Michel recevait dans son échoppe bardée d'encens et de posters de bouddhas tout le gratin négationniste, révisionniste, nationaliste, frontiste, néo-proto-para-nazi de la région lyonnaise. On y causait invasions indo-aryenne, mysticisme nazi, on évoquait les pharaons, tout en vomissant les symboles francs-maçons. On déplorait la politique infiniment molle et timorée de Jean-Marie Le Pen. Je fis part de mon effroi à mes gauchistes d'employeurs. Tel un infiltré, je révélais cet ignoble commerce au professeur, cheveux blancs, barbichette, je m'attendais après ce coup de théâtre à le voir sortir son tromblon du coffre, franchir la rue pour cribler de plombs et d'étoupe la vitrine de Michel et ses cartes postales de petits chatons. Le professeur, le regard opaque, vide, toussota, et me répondit simplement qu'il était bien souvent en désaccord avec Michel. Il fronça les sourcils. Avec la plus grande fermeté. Il dévia le regard, trouva de vieux Freud à ranger. Que voulez-vous, le silence plaidant à sa place, c'est la boutique d'en face, que voulez-vous, entre libraires.

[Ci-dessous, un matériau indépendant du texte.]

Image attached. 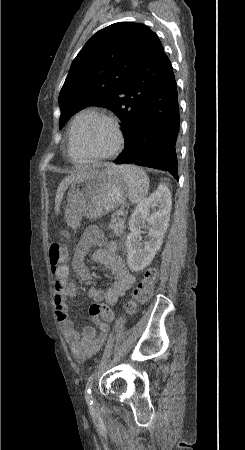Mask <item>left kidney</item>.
<instances>
[{
    "label": "left kidney",
    "mask_w": 245,
    "mask_h": 450,
    "mask_svg": "<svg viewBox=\"0 0 245 450\" xmlns=\"http://www.w3.org/2000/svg\"><path fill=\"white\" fill-rule=\"evenodd\" d=\"M171 193L168 187L161 184L148 198L142 200L129 220L130 233L126 238L127 262L131 271L143 270L153 260L163 243L171 212ZM149 239L142 242V229H146Z\"/></svg>",
    "instance_id": "left-kidney-1"
}]
</instances>
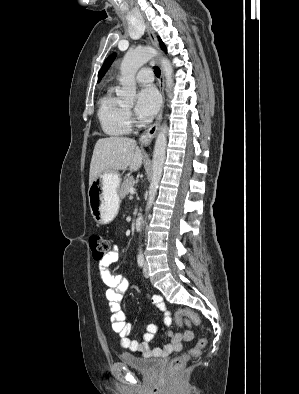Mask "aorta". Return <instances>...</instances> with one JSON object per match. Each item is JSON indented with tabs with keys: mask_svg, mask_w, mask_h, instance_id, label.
<instances>
[{
	"mask_svg": "<svg viewBox=\"0 0 299 394\" xmlns=\"http://www.w3.org/2000/svg\"><path fill=\"white\" fill-rule=\"evenodd\" d=\"M157 55L155 49L151 47H145L133 51H129L124 56L121 66L120 73L121 77L119 79L122 87L118 95L125 101L132 103L136 96V82L135 75L139 68L147 63L150 59ZM161 66L166 78L167 91L170 92L173 86V68L168 59L163 58L161 60ZM167 125L164 123L159 130L156 138L154 152H153V166H152V178L149 187V196L146 205V213L149 212L159 186V182L162 176L163 165L166 155V145H167ZM146 221H143V225ZM139 254L142 255V250L140 249Z\"/></svg>",
	"mask_w": 299,
	"mask_h": 394,
	"instance_id": "1",
	"label": "aorta"
}]
</instances>
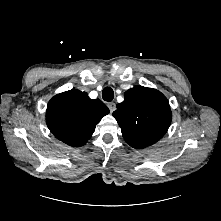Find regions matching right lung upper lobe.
Wrapping results in <instances>:
<instances>
[{
  "mask_svg": "<svg viewBox=\"0 0 221 221\" xmlns=\"http://www.w3.org/2000/svg\"><path fill=\"white\" fill-rule=\"evenodd\" d=\"M108 113L109 109L101 100H92L87 93L72 89L49 101L46 122L57 139L80 147L87 143L95 126Z\"/></svg>",
  "mask_w": 221,
  "mask_h": 221,
  "instance_id": "obj_1",
  "label": "right lung upper lobe"
}]
</instances>
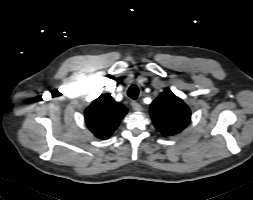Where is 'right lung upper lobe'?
Returning a JSON list of instances; mask_svg holds the SVG:
<instances>
[{
  "label": "right lung upper lobe",
  "mask_w": 253,
  "mask_h": 200,
  "mask_svg": "<svg viewBox=\"0 0 253 200\" xmlns=\"http://www.w3.org/2000/svg\"><path fill=\"white\" fill-rule=\"evenodd\" d=\"M126 113L127 109L115 102L110 94H102L85 109V121L96 137L106 139L112 135Z\"/></svg>",
  "instance_id": "right-lung-upper-lobe-1"
}]
</instances>
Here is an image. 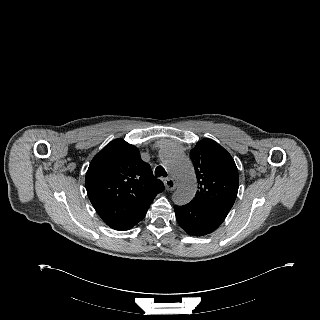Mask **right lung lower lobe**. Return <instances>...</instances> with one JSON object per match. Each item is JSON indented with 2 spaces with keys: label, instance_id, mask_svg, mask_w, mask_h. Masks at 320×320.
Returning <instances> with one entry per match:
<instances>
[{
  "label": "right lung lower lobe",
  "instance_id": "98d812e1",
  "mask_svg": "<svg viewBox=\"0 0 320 320\" xmlns=\"http://www.w3.org/2000/svg\"><path fill=\"white\" fill-rule=\"evenodd\" d=\"M146 212L139 213L137 215H134L132 217H129L123 220L108 222L107 225L115 230H120V231L128 230V229H131L134 225H136L139 221H141L146 215Z\"/></svg>",
  "mask_w": 320,
  "mask_h": 320
}]
</instances>
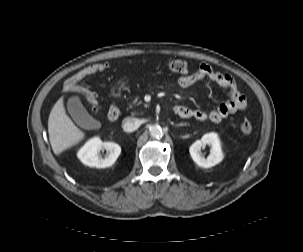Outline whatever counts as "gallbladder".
I'll return each mask as SVG.
<instances>
[{
	"mask_svg": "<svg viewBox=\"0 0 303 252\" xmlns=\"http://www.w3.org/2000/svg\"><path fill=\"white\" fill-rule=\"evenodd\" d=\"M68 111L77 125L82 128H88L90 126L93 119L82 105L78 96L69 98Z\"/></svg>",
	"mask_w": 303,
	"mask_h": 252,
	"instance_id": "gallbladder-1",
	"label": "gallbladder"
}]
</instances>
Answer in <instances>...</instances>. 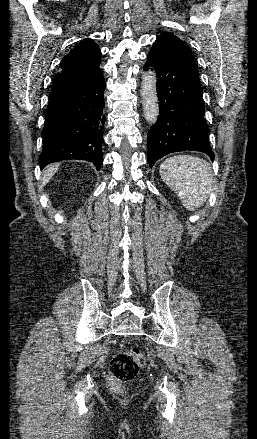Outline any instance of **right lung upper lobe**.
<instances>
[{
	"mask_svg": "<svg viewBox=\"0 0 257 439\" xmlns=\"http://www.w3.org/2000/svg\"><path fill=\"white\" fill-rule=\"evenodd\" d=\"M101 52L93 40L84 39L64 57L52 89L81 80L99 70Z\"/></svg>",
	"mask_w": 257,
	"mask_h": 439,
	"instance_id": "obj_1",
	"label": "right lung upper lobe"
}]
</instances>
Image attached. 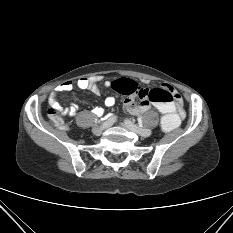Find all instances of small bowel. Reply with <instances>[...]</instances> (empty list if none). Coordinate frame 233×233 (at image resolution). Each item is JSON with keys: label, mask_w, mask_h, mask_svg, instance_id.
<instances>
[{"label": "small bowel", "mask_w": 233, "mask_h": 233, "mask_svg": "<svg viewBox=\"0 0 233 233\" xmlns=\"http://www.w3.org/2000/svg\"><path fill=\"white\" fill-rule=\"evenodd\" d=\"M100 80H101V76L83 77V78L78 79L75 85L79 89L89 90L93 94L99 95L100 90L98 86V81ZM105 86L109 87L110 82H105ZM73 87H74V83L72 81H65L57 85L49 96L48 101H49L50 106L59 110L60 106L57 102L58 94L61 92L70 91L73 89ZM162 88L167 89L172 93L174 97V107L176 111L178 112V114L181 117H183L185 115L184 110H183V100L181 96L179 95V93L169 84H163ZM104 103L107 107H113L115 105V98L112 96H109L105 99ZM124 105L126 109L132 114L143 113L146 110H148L150 107V103L148 101H140L137 103L133 97L125 99ZM78 108L79 106L77 103H72L70 107L65 110V113L69 115L70 117H73L76 115ZM91 112L98 117H107L109 119L111 116V115L106 116L105 110L102 107H93Z\"/></svg>", "instance_id": "1"}]
</instances>
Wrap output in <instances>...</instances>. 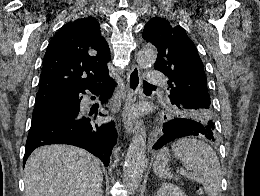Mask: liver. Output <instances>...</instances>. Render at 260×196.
Segmentation results:
<instances>
[{
    "instance_id": "liver-1",
    "label": "liver",
    "mask_w": 260,
    "mask_h": 196,
    "mask_svg": "<svg viewBox=\"0 0 260 196\" xmlns=\"http://www.w3.org/2000/svg\"><path fill=\"white\" fill-rule=\"evenodd\" d=\"M100 160L75 146H40L24 168L25 196H102Z\"/></svg>"
}]
</instances>
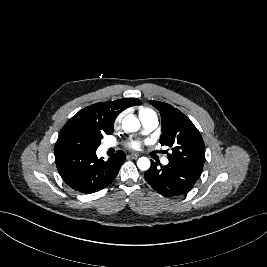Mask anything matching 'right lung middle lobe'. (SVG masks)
I'll use <instances>...</instances> for the list:
<instances>
[{
  "label": "right lung middle lobe",
  "instance_id": "1",
  "mask_svg": "<svg viewBox=\"0 0 267 267\" xmlns=\"http://www.w3.org/2000/svg\"><path fill=\"white\" fill-rule=\"evenodd\" d=\"M111 133L113 130H105L98 126L65 125L56 141L55 153L95 151L103 135Z\"/></svg>",
  "mask_w": 267,
  "mask_h": 267
}]
</instances>
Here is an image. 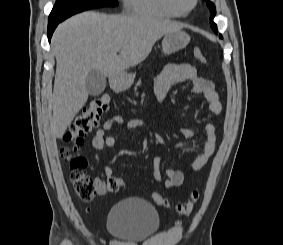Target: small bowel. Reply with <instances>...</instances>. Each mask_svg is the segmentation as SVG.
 <instances>
[{"mask_svg":"<svg viewBox=\"0 0 283 245\" xmlns=\"http://www.w3.org/2000/svg\"><path fill=\"white\" fill-rule=\"evenodd\" d=\"M181 82H189L191 84L192 92L202 97L207 102L208 110L211 113L219 114L221 112L222 106L213 83L209 79L200 77L197 74L196 68L188 63H170L162 68L154 80V92L157 100L161 103L164 102L171 87ZM121 125H125L128 130H134L145 127L146 122L138 118L125 121L123 117L119 115L112 116L96 131L91 141L93 148L104 150L113 147L116 140L113 136H108L107 133L115 126ZM180 132L187 139H193L195 137L194 132L188 128H181ZM215 148V126L212 123H207L204 126L202 151L192 158L189 164L188 173H194L201 170L214 154ZM159 164V157H155L153 159V177L156 181L163 182L167 188H175L184 183L186 173L169 168L166 170V178H164L160 171ZM104 173L108 179L113 177V169L111 167H105ZM95 182L97 194L105 195L106 182L100 179H96Z\"/></svg>","mask_w":283,"mask_h":245,"instance_id":"small-bowel-1","label":"small bowel"}]
</instances>
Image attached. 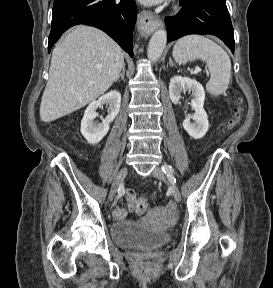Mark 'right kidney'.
Here are the masks:
<instances>
[{"instance_id":"right-kidney-1","label":"right kidney","mask_w":273,"mask_h":288,"mask_svg":"<svg viewBox=\"0 0 273 288\" xmlns=\"http://www.w3.org/2000/svg\"><path fill=\"white\" fill-rule=\"evenodd\" d=\"M109 105V115L100 124H96L94 119L97 116V108L102 105ZM121 104V94L118 91H111L101 96L97 101H93L84 112L81 121V133L90 144L99 143L109 131L110 123L119 113Z\"/></svg>"}]
</instances>
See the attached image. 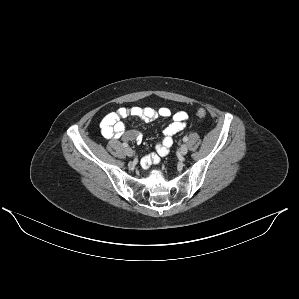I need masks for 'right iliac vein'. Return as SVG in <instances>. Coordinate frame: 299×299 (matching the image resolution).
Wrapping results in <instances>:
<instances>
[{"mask_svg": "<svg viewBox=\"0 0 299 299\" xmlns=\"http://www.w3.org/2000/svg\"><path fill=\"white\" fill-rule=\"evenodd\" d=\"M126 154L129 157H132L134 155V151L131 148H126Z\"/></svg>", "mask_w": 299, "mask_h": 299, "instance_id": "63e3f726", "label": "right iliac vein"}]
</instances>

Les matins se poursuivaient, nonchalants et doux, dans cette charmante rue médiévale ; on les croisaient parfois, souriant, plaisantant, les gentils libraires, les gentils nazis, un café à la main, devisant sur le temps qui passe.

La lanterne magique

Quand l'étincelle a disparu, dans cette lanterne magique qu'est la tête, le film du monde est laid. On regarde le soleil qui s'y...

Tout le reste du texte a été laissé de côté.